A limitation of this study is that the sample size is extremely small and may not be representative of the larger population. In our sample, the time since diagnosis for patients interviewed was longer than in previous studies, suggesting longer survival rates. By nature of this non-interventional, observational study, patients who are experiencing severe symptoms or are declining rapidly may be less likely to participate in an interview. Caregivers provided valuable insights into the patient experience by proxy, and this included early stages post-diagnosis. We did not collect data from caregivers on time to death of the patients they cared for, so the survival rate of patients in this group is unclear and may be more representative of figures cited in the literature (data collected included time since diagnosis, but we did not assess how long the patients they cared for survived after diagnosis). However, this highlights the need for the dissemination of any data for this type of rare cancer, as limited available data affects the accuracy of determining survival rates.

A further limitation is the heterogeneity of the sample, in which signs and symptoms can be very different across individuals.

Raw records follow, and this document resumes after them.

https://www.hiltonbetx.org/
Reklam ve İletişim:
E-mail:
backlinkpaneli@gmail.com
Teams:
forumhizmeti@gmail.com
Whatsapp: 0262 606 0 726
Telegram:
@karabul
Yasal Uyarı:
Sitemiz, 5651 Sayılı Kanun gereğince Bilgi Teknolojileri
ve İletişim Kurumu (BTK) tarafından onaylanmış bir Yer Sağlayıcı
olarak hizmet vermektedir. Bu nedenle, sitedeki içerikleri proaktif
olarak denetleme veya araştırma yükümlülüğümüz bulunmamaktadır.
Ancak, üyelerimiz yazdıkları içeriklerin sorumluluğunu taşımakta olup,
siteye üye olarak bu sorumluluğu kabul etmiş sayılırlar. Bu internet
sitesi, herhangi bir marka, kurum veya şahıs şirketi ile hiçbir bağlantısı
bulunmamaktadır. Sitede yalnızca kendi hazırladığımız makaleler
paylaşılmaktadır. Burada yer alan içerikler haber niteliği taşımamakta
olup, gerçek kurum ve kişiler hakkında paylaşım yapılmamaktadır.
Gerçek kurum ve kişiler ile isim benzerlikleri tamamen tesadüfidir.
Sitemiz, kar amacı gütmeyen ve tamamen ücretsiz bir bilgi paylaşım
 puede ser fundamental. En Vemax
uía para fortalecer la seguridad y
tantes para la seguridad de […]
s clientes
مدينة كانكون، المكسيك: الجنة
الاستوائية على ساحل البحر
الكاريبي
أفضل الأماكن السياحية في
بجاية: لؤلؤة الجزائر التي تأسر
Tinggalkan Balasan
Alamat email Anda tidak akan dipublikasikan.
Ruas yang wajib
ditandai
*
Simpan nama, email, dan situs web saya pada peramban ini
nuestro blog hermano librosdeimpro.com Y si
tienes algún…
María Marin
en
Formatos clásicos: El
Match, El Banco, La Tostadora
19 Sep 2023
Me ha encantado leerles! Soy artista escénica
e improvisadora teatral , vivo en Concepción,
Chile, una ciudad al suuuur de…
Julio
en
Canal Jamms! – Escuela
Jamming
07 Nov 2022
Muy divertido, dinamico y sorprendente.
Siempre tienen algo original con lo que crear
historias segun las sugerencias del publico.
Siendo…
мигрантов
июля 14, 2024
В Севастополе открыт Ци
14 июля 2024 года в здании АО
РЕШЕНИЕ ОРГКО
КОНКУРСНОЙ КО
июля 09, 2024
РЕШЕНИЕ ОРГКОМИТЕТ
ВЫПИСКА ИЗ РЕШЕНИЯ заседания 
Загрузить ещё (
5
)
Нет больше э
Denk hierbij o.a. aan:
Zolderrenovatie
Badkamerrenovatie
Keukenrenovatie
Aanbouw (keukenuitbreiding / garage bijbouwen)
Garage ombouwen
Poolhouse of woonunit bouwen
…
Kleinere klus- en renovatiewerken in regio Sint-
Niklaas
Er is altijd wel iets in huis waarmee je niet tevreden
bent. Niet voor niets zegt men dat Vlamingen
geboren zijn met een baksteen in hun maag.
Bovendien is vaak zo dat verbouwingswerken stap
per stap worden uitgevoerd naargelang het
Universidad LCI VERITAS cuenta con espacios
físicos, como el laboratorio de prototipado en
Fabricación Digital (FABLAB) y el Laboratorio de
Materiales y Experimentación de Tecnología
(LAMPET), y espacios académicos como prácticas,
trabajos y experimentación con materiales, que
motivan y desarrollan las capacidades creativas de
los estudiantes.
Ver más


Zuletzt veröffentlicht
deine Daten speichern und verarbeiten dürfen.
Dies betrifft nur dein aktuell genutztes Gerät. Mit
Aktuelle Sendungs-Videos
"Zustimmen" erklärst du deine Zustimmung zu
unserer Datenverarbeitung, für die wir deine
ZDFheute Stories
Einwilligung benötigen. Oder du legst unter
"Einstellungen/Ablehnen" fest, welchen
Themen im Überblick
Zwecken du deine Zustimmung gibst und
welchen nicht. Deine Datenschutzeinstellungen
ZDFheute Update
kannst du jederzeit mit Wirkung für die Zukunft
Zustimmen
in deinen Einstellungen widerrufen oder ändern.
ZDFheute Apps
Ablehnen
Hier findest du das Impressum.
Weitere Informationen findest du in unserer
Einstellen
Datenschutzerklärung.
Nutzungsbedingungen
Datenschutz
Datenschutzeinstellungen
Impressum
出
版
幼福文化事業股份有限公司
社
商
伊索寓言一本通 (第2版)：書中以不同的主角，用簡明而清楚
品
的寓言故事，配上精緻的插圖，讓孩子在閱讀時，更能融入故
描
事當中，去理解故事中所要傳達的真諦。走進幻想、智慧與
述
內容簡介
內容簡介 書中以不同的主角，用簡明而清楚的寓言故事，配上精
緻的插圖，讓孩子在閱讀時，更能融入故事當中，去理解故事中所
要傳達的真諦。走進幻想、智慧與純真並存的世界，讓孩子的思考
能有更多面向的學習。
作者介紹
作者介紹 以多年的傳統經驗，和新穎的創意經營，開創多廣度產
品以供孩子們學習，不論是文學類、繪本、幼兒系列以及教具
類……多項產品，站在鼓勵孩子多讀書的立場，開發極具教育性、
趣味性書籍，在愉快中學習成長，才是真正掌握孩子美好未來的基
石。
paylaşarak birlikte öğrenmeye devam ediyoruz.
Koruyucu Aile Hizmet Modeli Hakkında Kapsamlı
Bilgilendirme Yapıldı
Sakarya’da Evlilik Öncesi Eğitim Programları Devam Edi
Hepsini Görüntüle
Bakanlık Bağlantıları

This is confounded by the difficulty in separating symptoms associated with the disease and those due to treatment. At the early stages of the disease, most patients are impacted by aggressive treatment more than the tumor development itself. However, if not treated at all, the odds of survival are even smaller. As it is impossible to predict responders, all patients are likely treated, leaving little opportunity to develop a “true” disease-related PRO in such a rare indication. This means that (1) PROs should assess both disease and tumor-related symptoms, and (2) with more research, the differentiation between the two will become clearer. Hence, more research needs to be published to build an evidence base.

Pragmatic and creative solutions are necessary for overcoming limitations in understanding the patient and caregiver experience of living with a rare disease [8, 9]]. Our mixed-methods study enabled the creation of a content valid PRO with preliminary item performance results. Given recruitment challenges and limited psychometric analyses, further evidence should be collected to document the scoring and psychometric performance of the final PRO tool. In this rare disease context, the benefit of within-trial interviews to bring additional data on the experience of patients including meaningful within-patient changes should be considered.

Conclusions

Further psychometric validation evidence is needed to support the use of this bespoke PRO, but identification of items (qualitative) and preliminary data (quantitative) in this population provide initial solutions to the research and clinical community attempting to assess treatments for NUT carcinoma patients.